# ACTION ITEM:
Retype all the records below exactly as they are, with no image carried over.

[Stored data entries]
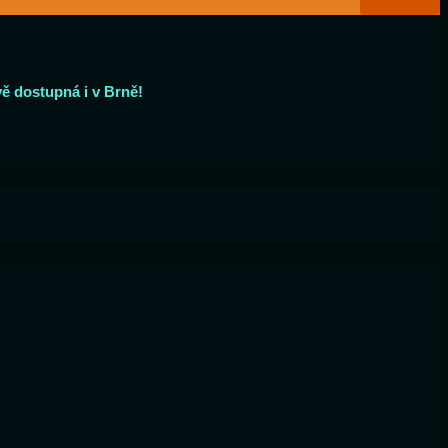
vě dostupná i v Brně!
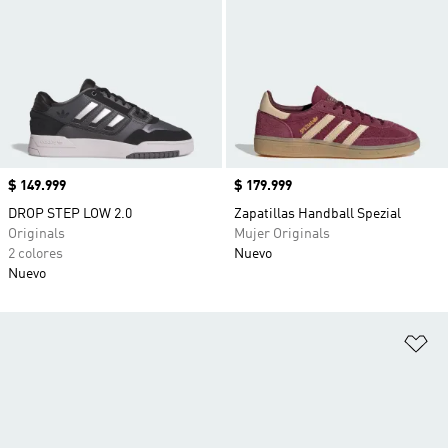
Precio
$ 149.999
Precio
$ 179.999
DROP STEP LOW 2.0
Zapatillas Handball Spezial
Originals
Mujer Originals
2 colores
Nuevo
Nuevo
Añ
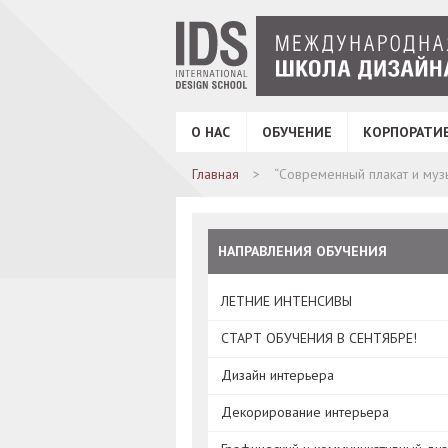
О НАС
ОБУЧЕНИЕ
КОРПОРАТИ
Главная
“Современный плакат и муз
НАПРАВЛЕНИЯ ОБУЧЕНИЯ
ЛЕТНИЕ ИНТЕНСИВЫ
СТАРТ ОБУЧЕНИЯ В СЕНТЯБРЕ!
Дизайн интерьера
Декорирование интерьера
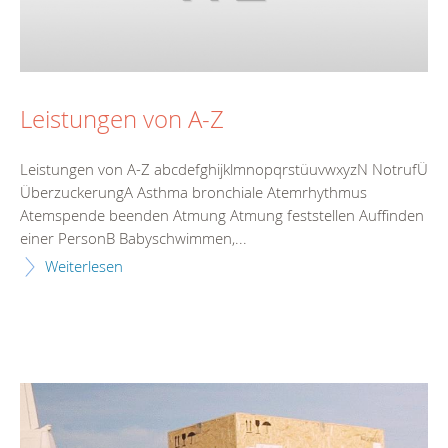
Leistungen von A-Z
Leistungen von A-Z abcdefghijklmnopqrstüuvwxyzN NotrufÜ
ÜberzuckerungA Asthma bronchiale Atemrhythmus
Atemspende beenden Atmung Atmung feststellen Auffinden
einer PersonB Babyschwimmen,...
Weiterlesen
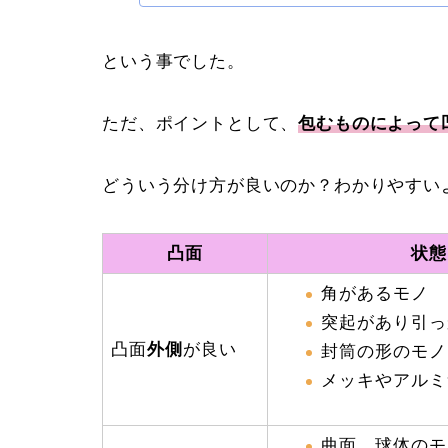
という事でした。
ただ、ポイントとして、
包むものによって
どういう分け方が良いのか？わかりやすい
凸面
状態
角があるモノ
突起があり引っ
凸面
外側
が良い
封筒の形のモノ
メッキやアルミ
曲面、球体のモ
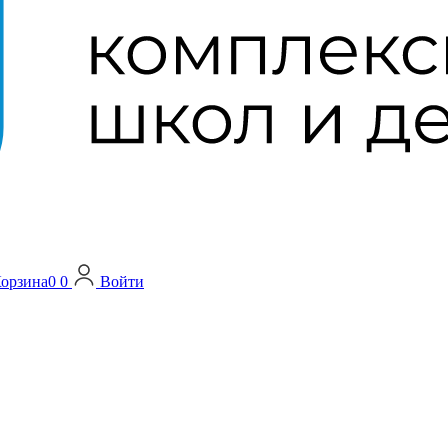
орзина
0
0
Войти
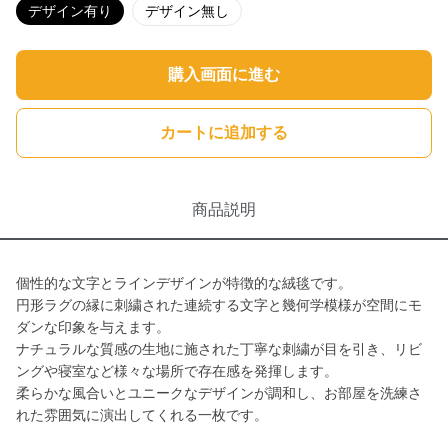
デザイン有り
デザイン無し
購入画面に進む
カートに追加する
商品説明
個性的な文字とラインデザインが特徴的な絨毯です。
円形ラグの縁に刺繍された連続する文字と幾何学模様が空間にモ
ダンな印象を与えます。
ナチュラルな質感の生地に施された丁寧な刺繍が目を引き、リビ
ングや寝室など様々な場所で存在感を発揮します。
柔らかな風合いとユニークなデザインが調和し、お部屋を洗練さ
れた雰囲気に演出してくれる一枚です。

# WRITTEN RESPONSE:
vě dostupná i v Brně!
Precio
$ 149.999
Precio
$ 179.999
DROP STEP LOW 2.0
Zapatillas Handball Spezial
Originals
Mujer Originals
2 colores
Nuevo
Nuevo
Añ
О НАС
ОБУЧЕНИЕ
КОРПОРАТИ
Главная
“Современный плакат и муз
НАПРАВЛЕНИЯ ОБУЧЕНИЯ
ЛЕТНИЕ ИНТЕНСИВЫ
СТАРТ ОБУЧЕНИЯ В СЕНТЯБРЕ!
Дизайн интерьера
Декорирование интерьера
Leistungen von A-Z
Leistungen von A-Z abcdefghijklmnopqrstüuvwxyzN NotrufÜ
ÜberzuckerungA Asthma bronchiale Atemrhythmus
Atemspende beenden Atmung Atmung feststellen Auffinden
einer PersonB Babyschwimmen,...
Weiterlesen
という事でした。
ただ、ポイントとして、
包むものによって
どういう分け方が良いのか？わかりやすい
凸面
状態
角があるモノ
突起があり引っ
凸面
外側
が良い
封筒の形のモノ
メッキやアルミ
曲面、球体のモ
орзина
0
0
Войти
デザイン有り
デザイン無し
購入画面に進む
カートに追加する
商品説明
個性的な文字とラインデザインが特徴的な絨毯です。
円形ラグの縁に刺繍された連続する文字と幾何学模様が空間にモ
ダンな印象を与えます。
ナチュラルな質感の生地に施された丁寧な刺繍が目を引き、リビ
ングや寝室など様々な場所で存在感を発揮します。
柔らかな風合いとユニークなデザインが調和し、お部屋を洗練さ
れた雰囲気に演出してくれる一枚です。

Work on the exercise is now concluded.